Kepler and Mapping Tools

Mapping tools allow users to organize, search, and contextualize sources and information using spatial and chronological referents. These tools enable us to create visualizations that represent the different types of information contained in a dataset, the geographical points of reference for sources, and the chronological evolution of sources and their content.

The exercise using Kepler shows that even an entry-level mapping tool can prove very useful to create visualizations that communicate different aspects of the data included in a collection of sources. For instance, the first map we created was a point map. In this type of map, every item of data (in this case every interview) appears as a single dot in a map. The number of dots in the map is equal to the total number of interviews that were conducted in the state of Alabama within the period of time covered by the dataset. This kind of map also allows the user to get some basic information about each interview, such as name, age, gender, and place of birth of the interviewee. When designing the map, it is possible to customize the kind of information available to the viewer. I found this to be a very useful entry point to the data and one that can be customized to facilitate different types of searches.

We also experimented with cluster and heat maps. These maps are meant to represent, respectively, the absolute and relative density of interviews in a particular area. I found the cluster map easier to interpret. If one hovers the cursor over the clusters, one just gets the total number of interviews included in that cluster, but no information about particular interviews. I found the Heat view more difficult to interpret, but I admit that this may have been my fault since I was not entirely sure what this view was meant to represent. Furthermore, the heat map does not offer any additional information about the interviews represented in this type of map.

My favorite map was the timeline map. This is a point map with a timeline attached to the bottom. This map allows the user to locate all the interviews conducted in the state of Alabama during the period of time covered by the data set. It also allows one to see when those interviews took place within the timeline. One can still get information about individual interviews by placing the cursor on a point in the map. In addition, one can use the slider in the timeline to see points appear in the map as time goes by. This map adds a temporal dimension to the spatial one already represented by the map.

We also experimented representing differences between the interviews contained in the data set. In this case, we chose the field “Type of Slave” to be accounted for in the visualization. In this version of the map, one could see points of different colors depending on whether the interviewee was identified as a house or field slave, or both. 

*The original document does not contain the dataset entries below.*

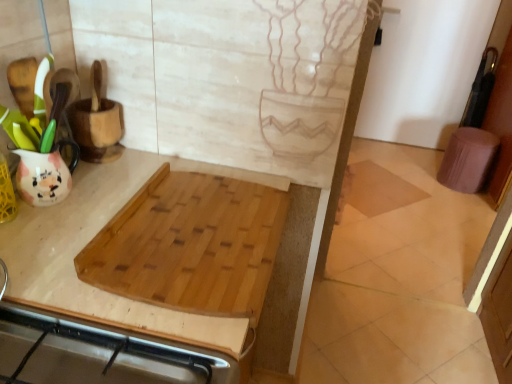 Identify the location of vacant space to the left of purple fabric step stool at right. (416, 184). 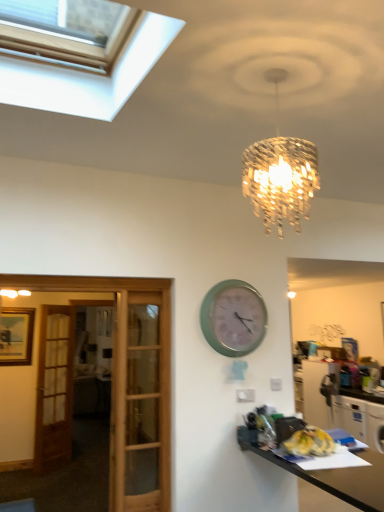 Question: Is white glossy cabinet at lower right positioned far away from green matte wall clock at center?

Choices:
 (A) no
 (B) yes

Answer: (B)

Question: Is white glossy cabinet at lower right to the right of green matte wall clock at center from the viewer's perspective?

Choices:
 (A) no
 (B) yes

Answer: (B)

Question: Is green matte wall clock at center located within white glossy cabinet at lower right?

Choices:
 (A) yes
 (B) no

Answer: (B)

Question: Does white glossy cabinet at lower right turn towards green matte wall clock at center?

Choices:
 (A) no
 (B) yes

Answer: (A)

Question: Does white glossy cabinet at lower right have a smaller size compared to green matte wall clock at center?

Choices:
 (A) yes
 (B) no

Answer: (B)

Question: From the image's perspective, does white glossy cabinet at lower right appear lower than green matte wall clock at center?

Choices:
 (A) yes
 (B) no

Answer: (A)

Question: Is white glossy cabinet at lower right oriented away from brown wooden door at left?

Choices:
 (A) yes
 (B) no

Answer: (B)

Question: Can you confirm if white glossy cabinet at lower right is bigger than brown wooden door at left?

Choices:
 (A) no
 (B) yes

Answer: (B)

Question: From the image's perspective, is white glossy cabinet at lower right located above brown wooden door at left?

Choices:
 (A) yes
 (B) no

Answer: (B)

Question: Is white glossy cabinet at lower right outside of brown wooden door at left?

Choices:
 (A) yes
 (B) no

Answer: (A)

Question: Is white glossy cabinet at lower right to the right of brown wooden door at left from the viewer's perspective?

Choices:
 (A) yes
 (B) no

Answer: (A)

Question: Is white glossy cabinet at lower right wider than brown wooden door at left?

Choices:
 (A) yes
 (B) no

Answer: (A)

Question: Can you confirm if black glossy desk at lower right is taller than green matte wall clock at center?

Choices:
 (A) no
 (B) yes

Answer: (B) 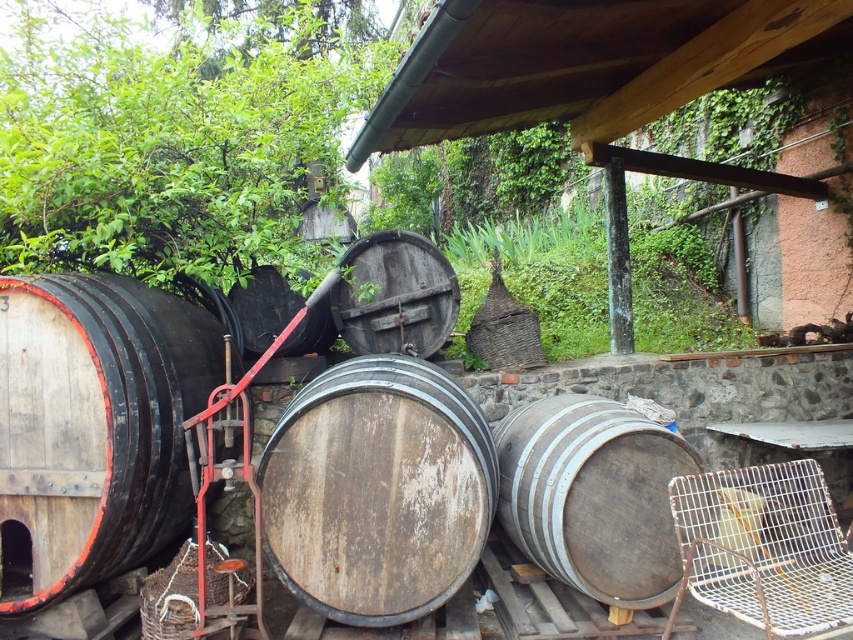 You are an inspector checking the barrels on the stone platform. You notice the weathered wood barrel at center and the dark brown wooden barrel at center. Which one is positioned lower in the stack?

The weathered wood barrel at center is positioned lower in the stack than the dark brown wooden barrel at center, as it is below it.

You are an inspector checking the storage area. You need to determine which barrel has a larger width between the weathered wood barrel at center and the dark brown wooden barrel at center. Which one is wider?

The weathered wood barrel at center has a larger width than the dark brown wooden barrel at center according to the description.

You are a delivery person standing at the camera position in the scene. You need to place a new barrel that is 3 feet in diameter into the existing arrangement. Can you fit it between the weathered wood barrel at center and the camera without moving any other barrels?

The distance between the weathered wood barrel at center and the camera is 10.10 feet. Since the new barrel has a diameter of 3 feet, it requires at least 1.5 feet of space on each side to accommodate its width. Therefore, there is sufficient space to place the new barrel between the weathered wood barrel at center and the camera without moving other barrels. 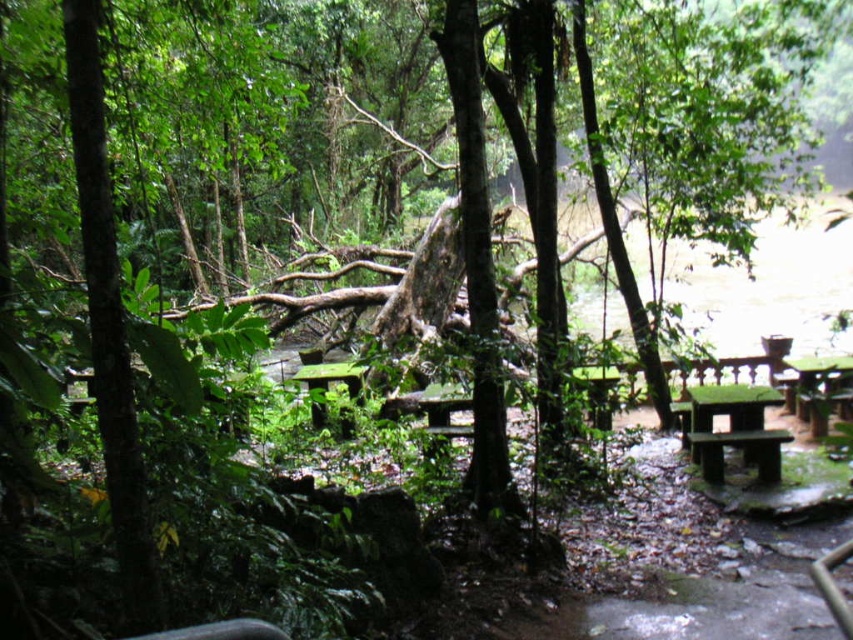 Question: Does green mossy bench at lower right appear over green matte table at right?

Choices:
 (A) yes
 (B) no

Answer: (B)

Question: Can you confirm if green matte table at right is bigger than green matte table at center?

Choices:
 (A) yes
 (B) no

Answer: (B)

Question: Does green mossy bench at lower right appear under green matte table at center?

Choices:
 (A) no
 (B) yes

Answer: (B)

Question: Which point is closer to the camera taking this photo?

Choices:
 (A) tap(347, 433)
 (B) tap(610, 410)

Answer: (B)

Question: Which object is the closest to the green mossy table at center?

Choices:
 (A) green matte table at center
 (B) green matte table at right
 (C) green mossy bench at lower right

Answer: (A)

Question: Which object is closer to the camera taking this photo?

Choices:
 (A) green mossy bench at lower right
 (B) green matte table at center
 (C) green mossy table at center

Answer: (B) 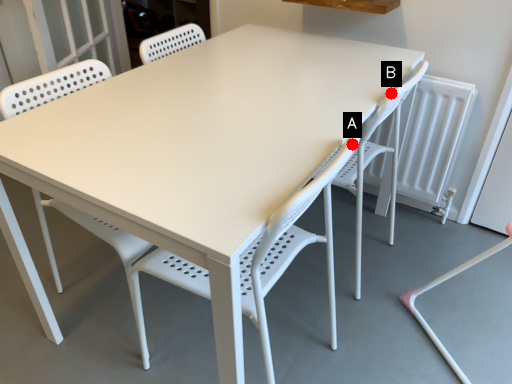 Question: Two points are circled on the image, labeled by A and B beside each circle. Among these points, which one is nearest to the camera?

Choices:
 (A) A is closer
 (B) B is closer

Answer: (A) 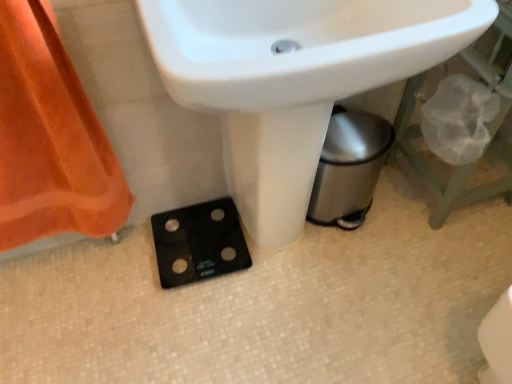 Question: Is white glossy sink at center a part of black glass scale at lower center?

Choices:
 (A) no
 (B) yes

Answer: (A)

Question: From the image's perspective, is black glass scale at lower center beneath white glossy sink at center?

Choices:
 (A) yes
 (B) no

Answer: (A)

Question: From a real-world perspective, is black glass scale at lower center physically above white glossy sink at center?

Choices:
 (A) yes
 (B) no

Answer: (B)

Question: Would you say black glass scale at lower center is a long distance from white glossy sink at center?

Choices:
 (A) no
 (B) yes

Answer: (A)

Question: Is black glass scale at lower center smaller than white glossy sink at center?

Choices:
 (A) yes
 (B) no

Answer: (A)

Question: Is black glass scale at lower center taller than white glossy sink at center?

Choices:
 (A) yes
 (B) no

Answer: (B)

Question: Is white glossy sink at center shorter than black glass scale at lower center?

Choices:
 (A) yes
 (B) no

Answer: (B)

Question: Is white glossy sink at center taller than black glass scale at lower center?

Choices:
 (A) yes
 (B) no

Answer: (A)

Question: Is black glass scale at lower center surrounded by white glossy sink at center?

Choices:
 (A) no
 (B) yes

Answer: (A)

Question: Does white glossy sink at center come behind black glass scale at lower center?

Choices:
 (A) yes
 (B) no

Answer: (B)

Question: Is white glossy sink at center touching black glass scale at lower center?

Choices:
 (A) yes
 (B) no

Answer: (B)

Question: Considering the relative sizes of white glossy sink at center and black glass scale at lower center in the image provided, is white glossy sink at center wider than black glass scale at lower center?

Choices:
 (A) yes
 (B) no

Answer: (A)

Question: Considering the relative sizes of black glass scale at lower center and orange fabric at left in the image provided, is black glass scale at lower center smaller than orange fabric at left?

Choices:
 (A) yes
 (B) no

Answer: (A) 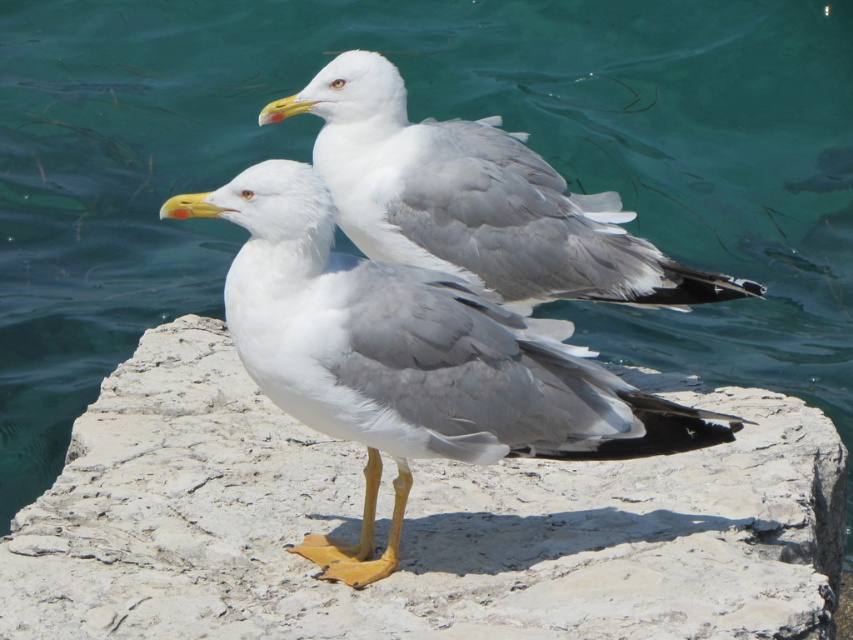 You are standing in front of the image and want to place a small flag exactly at the position of the white stone at center. According to the coordinates provided, where should you place the flag?

The white stone at center is located at point (415, 524), so you should place the flag at those coordinates.

You are a birdwatcher observing the scene. You notice the white feathered seagull at center and the white stone at center. Which object is closer to you?

The white feathered seagull at center is closer to you because it is positioned above the white stone at center. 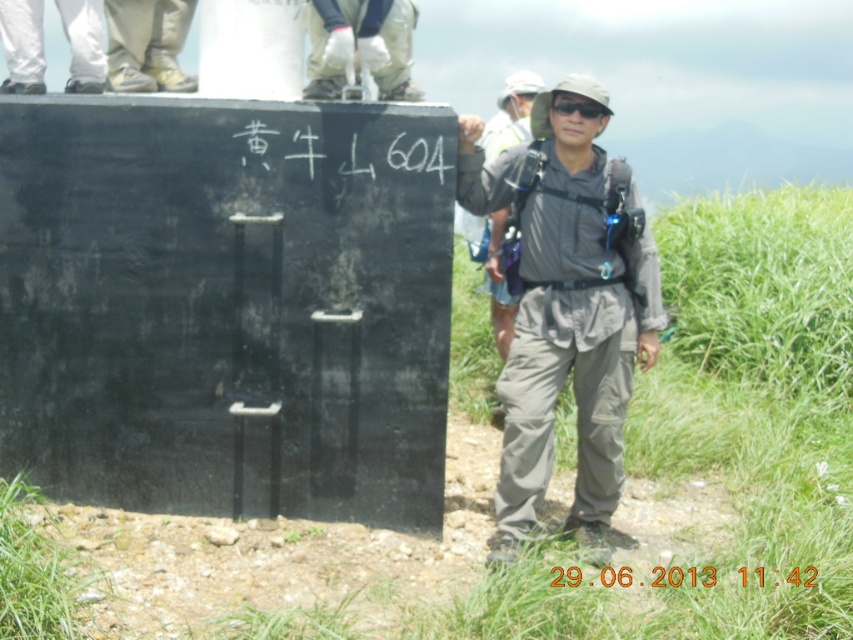 Question: Which point is farther from the camera taking this photo?

Choices:
 (A) (554, 109)
 (B) (138, 77)
 (C) (556, 584)
 (D) (569, 284)

Answer: (B)

Question: Does light beige canvas shoes at upper left have a greater width compared to black matte goggles at center?

Choices:
 (A) no
 (B) yes

Answer: (B)

Question: Estimate the real-world distances between objects in this image. Which object is closer to the light beige canvas shoes at upper left?

Choices:
 (A) black matte goggles at center
 (B) black matte text at center

Answer: (A)

Question: Is light beige canvas shoes at upper left to the right of black matte goggles at center from the viewer's perspective?

Choices:
 (A) no
 (B) yes

Answer: (A)

Question: Which of the following is the closest to the observer?

Choices:
 (A) (654, 586)
 (B) (543, 448)

Answer: (A)

Question: Is gray fabric jacket at center to the left of light beige canvas shoes at upper left from the viewer's perspective?

Choices:
 (A) yes
 (B) no

Answer: (B) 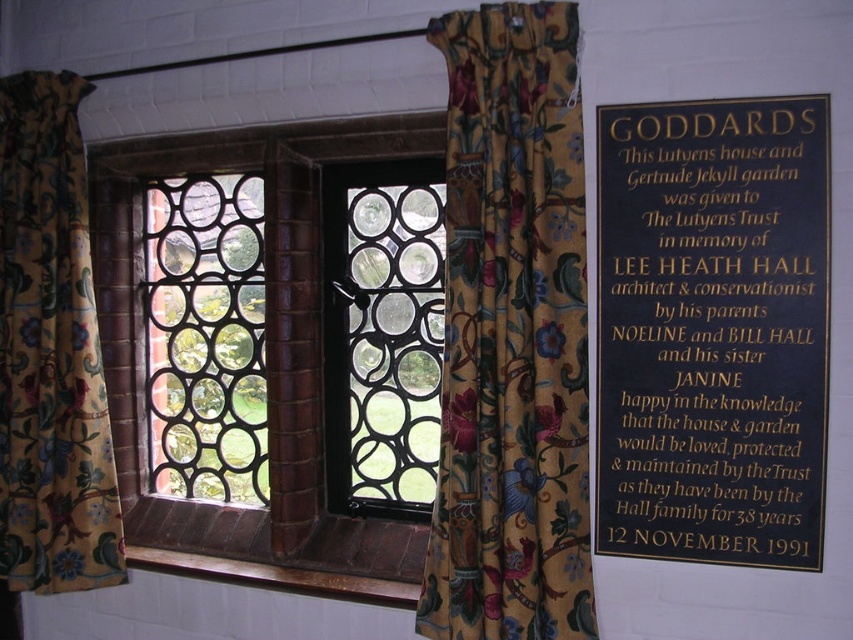 Who is taller, floral-patterned fabric at center or black metal/texture at center?

floral-patterned fabric at center

The height and width of the screenshot is (640, 853). Identify the location of floral-patterned fabric at center. (512, 336).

Working with Kepler confirmed my opinion that mapping tools can be useful when presenting, exploring, and analyzing data. Tools like Kepler have something to offer the observer or casual visitor to a site. They enable the creation of powerful visualizations that synthesize a large volume of information in an interface that is familiar to most people. We saw a great example of this in the Histories of the National Mall project. Researchers who are just getting started working with a collection of sources, will also find map visualizations very useful. A good example of this was Photogrammar, which offered a very flexible interface that allowed the user multiple points of entry into the collection. But more experienced researchers can also find use for these kind of tools. Mapping the Gay Guides illustrates how a thoughtful preparation of the data that considers and accounts for changes in the sources themselves, allows researchers to identify and document patterns that would be more difficult to detect if one was just reading the original sources. Overall, these sources facilitate cross-referencing between different possible areas of analysis. Mapping tools are most useful when they can offer a diversity of entry points and the possibility to see how changes in space and time affect the ideas and experiences represented in the data.